L’ultima frase del secondo comma del citato articolo riveste un’importanza fondamentale per la giurisprudenza ai fini dell’imputazione dell’eventuale responsabilità dei sindaci. Infatti, secondo la giurisprudenza di merito, in particolare secondo la Corte di Cassazione, sentenza n. 21566/2017, è sufficiente “che essi non abbiano rilevato una macroscopica violazione o comunque non abbiano in alcun modo reagito di fronte ad atti di dubbia legittimità e regolarità, così da non adempiere l’incarico con diligenza, correttezza e buona fede, eventualmente anche segnalando all’assemblea le irregolarità di gestione riscontrate o denunziando i fatti al Pubblico Ministero, in quanto può ragionevolmente presumersi che il ricorso a siffatti rimedi avrebbe potuto essere idoneo ad evitare (o, quanto meno, a ridurre) le conseguenze dannose della condotta gestoria”.

Concetto ribadito, in ultimo, anche dalla sentenza della Corte di Cassazione n. 21662/2018. In questo caso, i sindaci nel proporre ricorso ribadivano come essi non hanno nessun poter sanzionatorio e repressivo, ma possono solamente rilevare “i fatti gestori riscontrati nella relazione al bilancio”, facendo leva sul fatto che, all’epoca dei fatti, non sussisteva ancora il potere di denunzia al Tribunale.

I giudici di legittimità hanno ribadito per l’ennesima volta, richiamando anche giurisprudenza datata, i doveri di controllo a cui sono “obbligati” i membri del collegio sindacale, ai sensi dell’articolo 2403 e ss. cod. civ.. Nello specifico la segnalazione all’assemblea delle irregolarità di gestione riscontrate e, ove ne ricorrano gli estremi, la segnalazione al pubblico ministero per consentigli di formulare la richiesta ai sensi dell’articolo 2409 codice civile.

Invero, l’attività di controllo da parte dei sindaci deve essere estesa a tutta l’attività sociale con funzione di tutela per l’interesse sia dei soci sia dei creditori sociali, non solo con il mero controllo formale e documentale ma con il potere-dovere di “chiedere notizie sull’andamento generale e su specifiche operazioni, operando attivamente per mutare condotte reputate non conformi alla legge” (cfr. Cassazione, n. 5287/1998).

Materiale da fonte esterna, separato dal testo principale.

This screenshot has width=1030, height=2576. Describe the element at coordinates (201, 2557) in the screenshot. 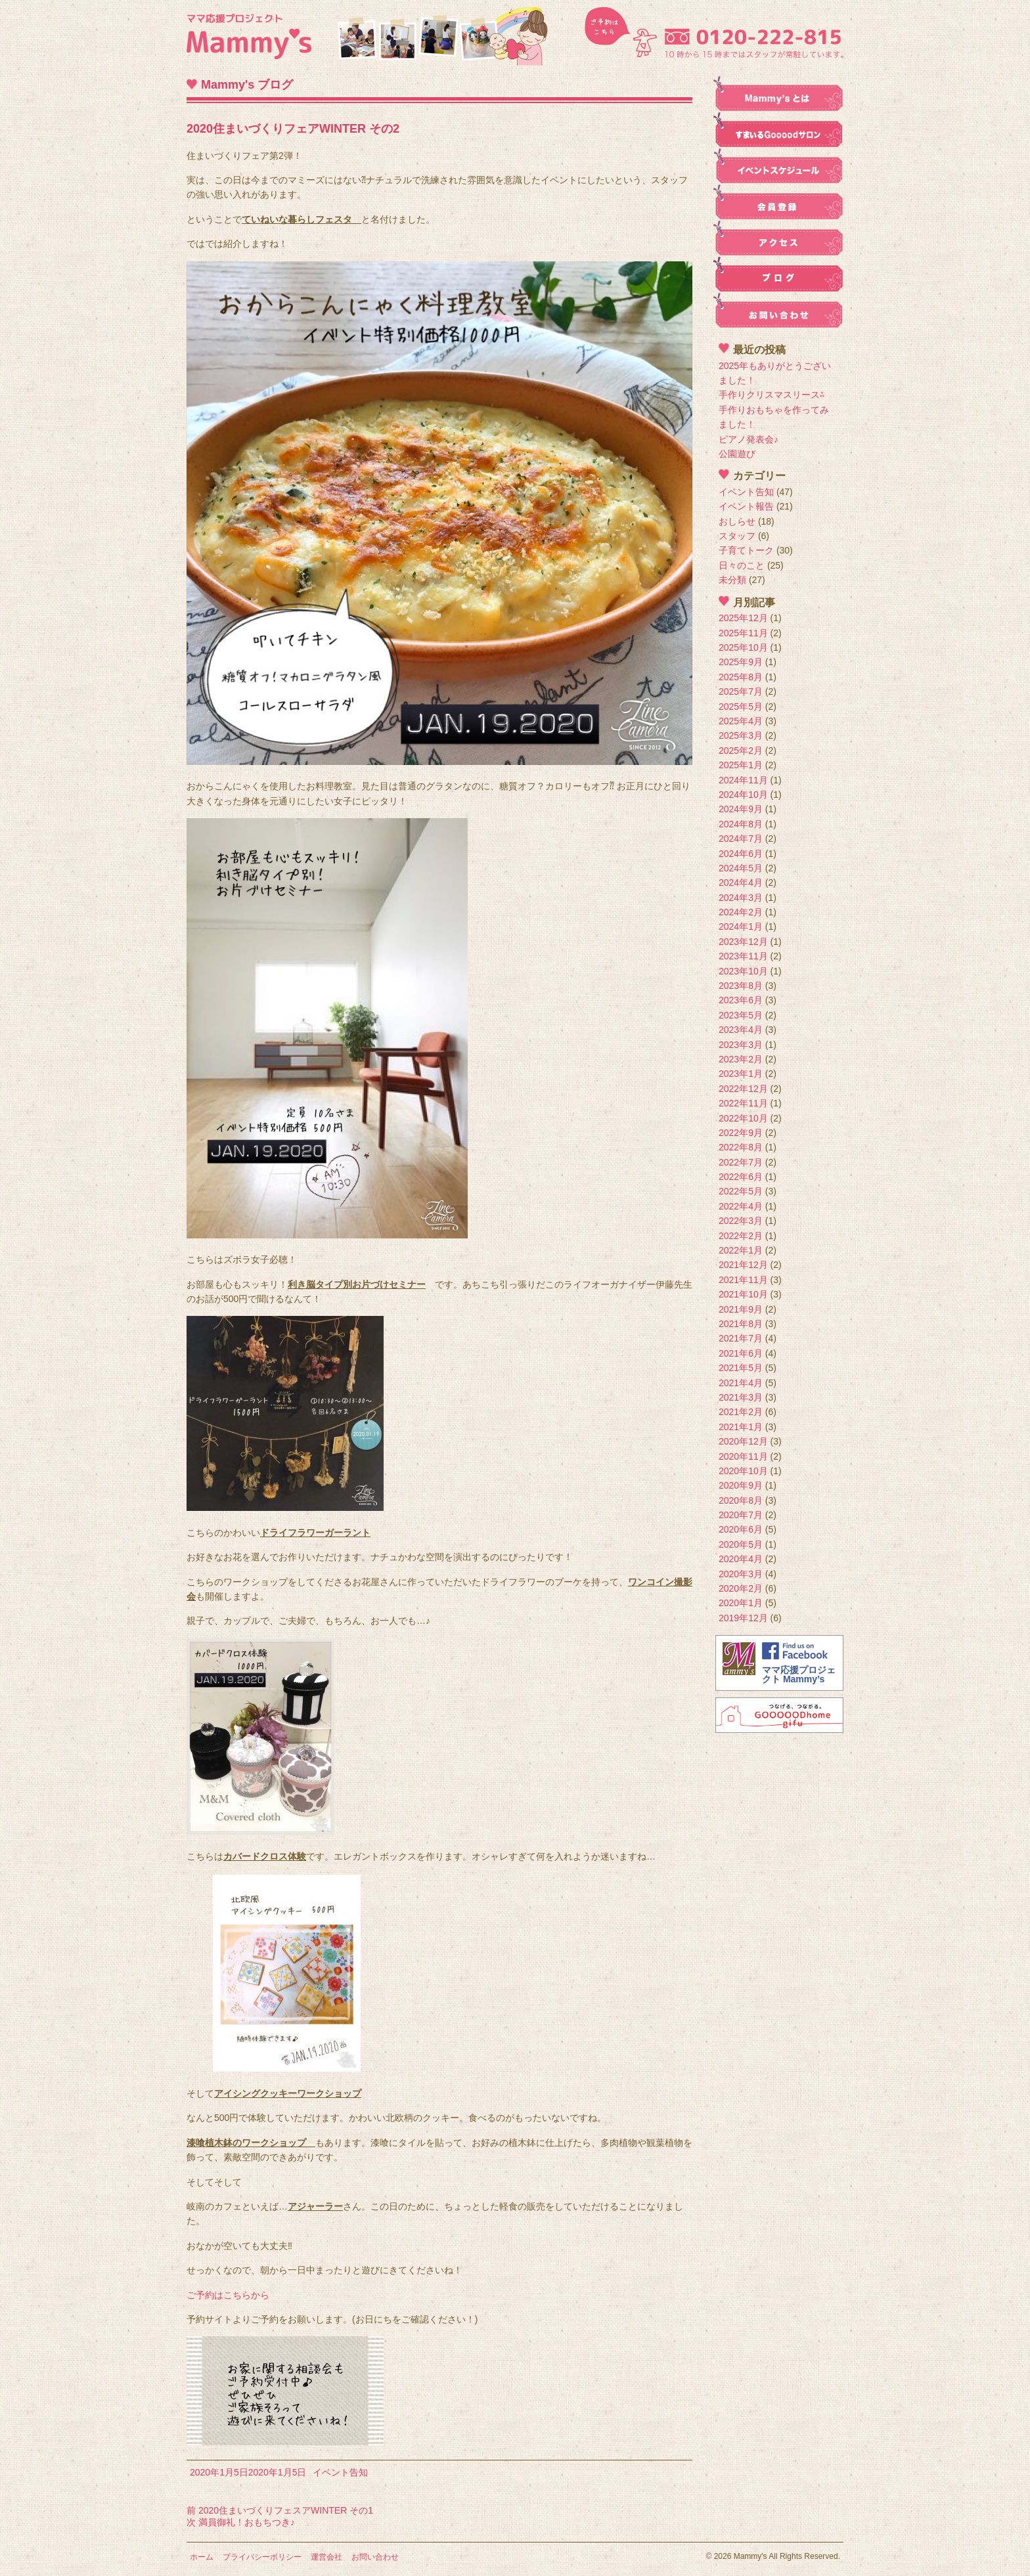

I see `ホーム` at that location.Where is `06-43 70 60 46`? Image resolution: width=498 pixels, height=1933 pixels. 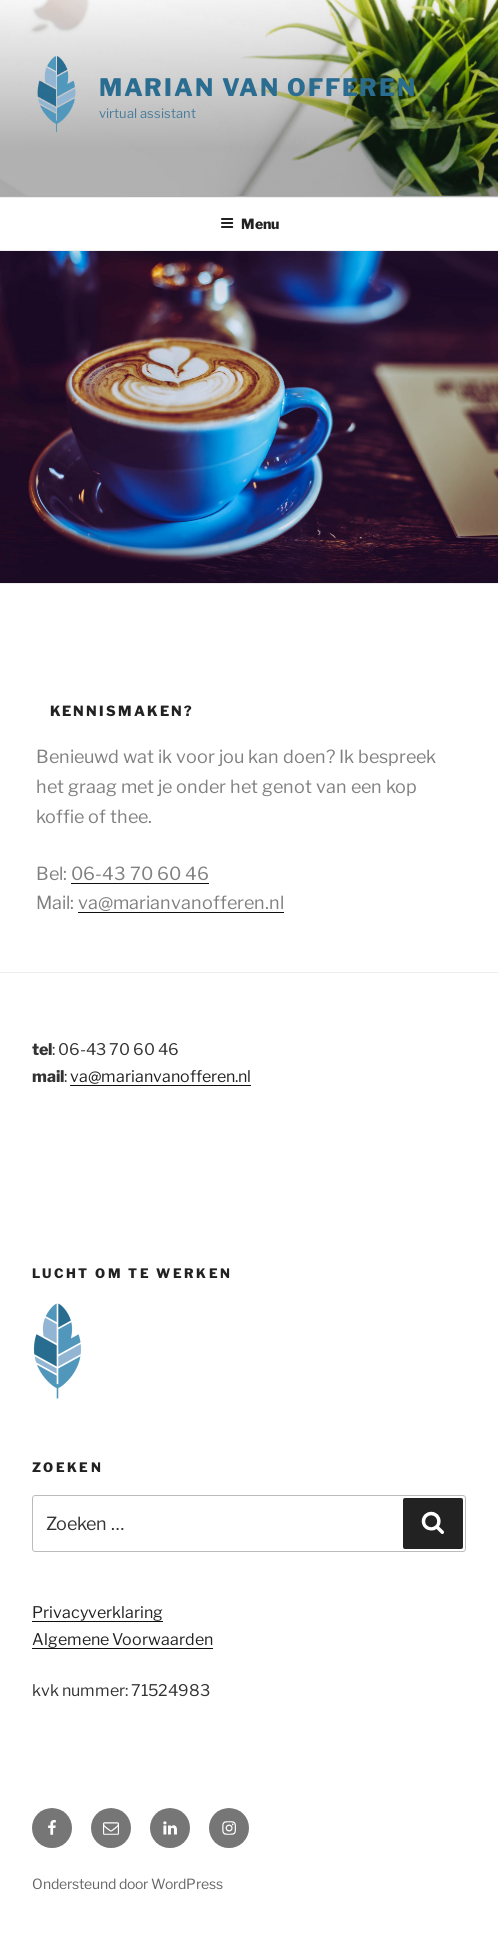
06-43 70 60 46 is located at coordinates (140, 873).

Si può affermare, quindi, che esiste una doppia responsabilità dei membri del collegio sindacale, che rispondono per fatto proprio o per concorso omissivo al dovere di controllo sugli amministratori. Infatti, l’inosservanza del dovere di vigilanza comporta la responsabilità dei sindaci, laddove non abbiano rilevato una rilevante violazione altrui o non abbiano adeguatamente e tempestivamente reagito di fronte ad atti di dubbia legittimità e regolarità (cfr. Cassazione, n. 31204/2017). Per la configurazione della responsabilità, deve altresì sussistere il nesso di causalità tra la condotta omissiva dei sindaci ed il danno.

Ne consegue che, a fronte di iniziative contrarie alla legge da parte degli amministratori, i sindaci che non pongono con tempestività tutti gli atti possibili – a loro attribuitagli dalla legge – per pretendere da quest’ultimi le azioni correttive necessarie, concorrono con l’illecito civile commesso dall’organo amministrativo per omesso esercizio dei loro poteri-doveri.